In your copy, repeat each record exactly and include no pictures.

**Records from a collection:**
--- START ---
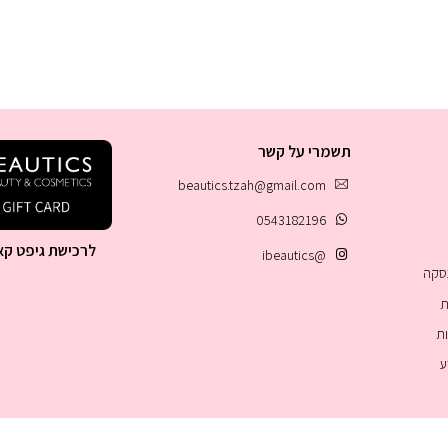
תשמרי על קשר
beautics.tzah@gmail.com
0543182196
לרכישת גיפט קא
@ibeautics
עסקה
ת
ות
ע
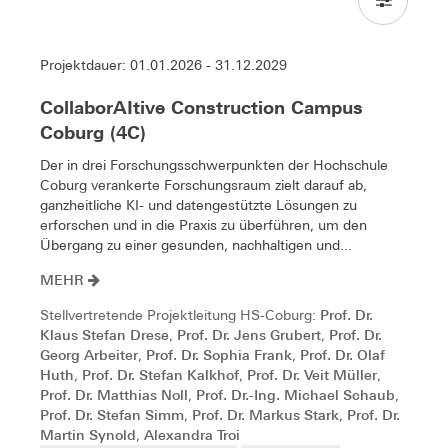
Projektdauer: 01.01.2026 - 31.12.2029
CollaborAItive Construction Campus
Coburg (4C)
Der in drei Forschungsschwerpunkten der Hochschule
Coburg verankerte Forschungsraum zielt darauf ab,
ganzheitliche KI- und datengestützte Lösungen zu
erforschen und in die Praxis zu überführen, um den
Übergang zu einer gesunden, nachhaltigen und...
MEHR
Prof. Dr.
Stellvertretende Projektleitung HS-Coburg:
Klaus Stefan Drese
Prof. Dr. Jens Grubert
Prof. Dr.
,
,
Georg Arbeiter
Prof. Dr. Sophia Frank
Prof. Dr. Olaf
,
,
Huth
Prof. Dr. Stefan Kalkhof
Prof. Dr. Veit Müller
,
,
,
Prof. Dr. Matthias Noll
Prof. Dr.-Ing. Michael Schaub
,
,
Prof. Dr. Stefan Simm
Prof. Dr. Markus Stark
Prof. Dr.
,
,
Martin Synold
Alexandra Troi
,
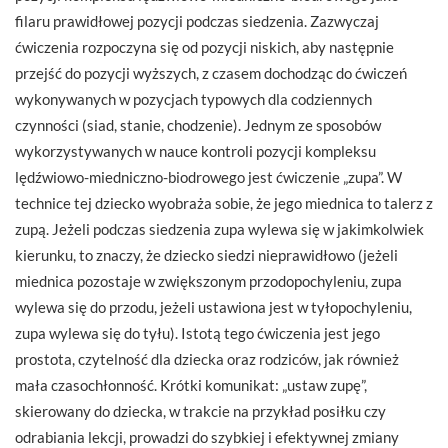
filaru prawidłowej pozycji podczas siedzenia. Zazwyczaj
ćwiczenia rozpoczyna się od pozycji niskich, aby następnie
przejść do pozycji wyższych, z czasem dochodząc do ćwiczeń
wykonywanych w pozycjach typowych dla codziennych
czynności (siad, stanie, chodzenie). Jednym ze sposobów
wykorzystywanych w nauce kontroli pozycji kompleksu
lędźwiowo-miedniczno-biodrowego jest ćwiczenie „zupa”. W
technice tej dziecko wyobraża sobie, że jego miednica to talerz z
zupą. Jeżeli podczas siedzenia zupa wylewa się w jakimkolwiek
kierunku, to znaczy, że dziecko siedzi nieprawidłowo (jeżeli
miednica pozostaje w zwiększonym przodopochyleniu, zupa
wylewa się do przodu, jeżeli ustawiona jest w tyłopochyleniu,
zupa wylewa się do tyłu). Istotą tego ćwiczenia jest jego
prostota, czytelność dla dziecka oraz rodziców, jak również
mała czasochłonność. Krótki komunikat: „ustaw zupę”,
skierowany do dziecka, w trakcie na przykład posiłku czy
odrabiania lekcji, prowadzi do szybkiej i efektywnej zmiany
--- END ---
**Response for this exercise:**
תשמרי על קשר
beautics.tzah@gmail.com
0543182196
לרכישת גיפט קא
@ibeautics
עסקה
ת
ות
ע
Projektdauer: 01.01.2026 - 31.12.2029
CollaborAItive Construction Campus
Coburg (4C)
Der in drei Forschungsschwerpunkten der Hochschule
Coburg verankerte Forschungsraum zielt darauf ab,
ganzheitliche KI- und datengestützte Lösungen zu
erforschen und in die Praxis zu überführen, um den
Übergang zu einer gesunden, nachhaltigen und...
MEHR
Prof. Dr.
Stellvertretende Projektleitung HS-Coburg:
Klaus Stefan Drese
Prof. Dr. Jens Grubert
Prof. Dr.
,
,
Georg Arbeiter
Prof. Dr. Sophia Frank
Prof. Dr. Olaf
,
,
Huth
Prof. Dr. Stefan Kalkhof
Prof. Dr. Veit Müller
,
,
,
Prof. Dr. Matthias Noll
Prof. Dr.-Ing. Michael Schaub
,
,
Prof. Dr. Stefan Simm
Prof. Dr. Markus Stark
Prof. Dr.
,
,
Martin Synold
Alexandra Troi
,
filaru prawidłowej pozycji podczas siedzenia. Zazwyczaj
ćwiczenia rozpoczyna się od pozycji niskich, aby następnie
przejść do pozycji wyższych, z czasem dochodząc do ćwiczeń
wykonywanych w pozycjach typowych dla codziennych
czynności (siad, stanie, chodzenie). Jednym ze sposobów
wykorzystywanych w nauce kontroli pozycji kompleksu
lędźwiowo-miedniczno-biodrowego jest ćwiczenie „zupa”. W
technice tej dziecko wyobraża sobie, że jego miednica to talerz z
zupą. Jeżeli podczas siedzenia zupa wylewa się w jakimkolwiek
kierunku, to znaczy, że dziecko siedzi nieprawidłowo (jeżeli
miednica pozostaje w zwiększonym przodopochyleniu, zupa
wylewa się do przodu, jeżeli ustawiona jest w tyłopochyleniu,
zupa wylewa się do tyłu). Istotą tego ćwiczenia jest jego
prostota, czytelność dla dziecka oraz rodziców, jak również
mała czasochłonność. Krótki komunikat: „ustaw zupę”,
skierowany do dziecka, w trakcie na przykład posiłku czy
odrabiania lekcji, prowadzi do szybkiej i efektywnej zmiany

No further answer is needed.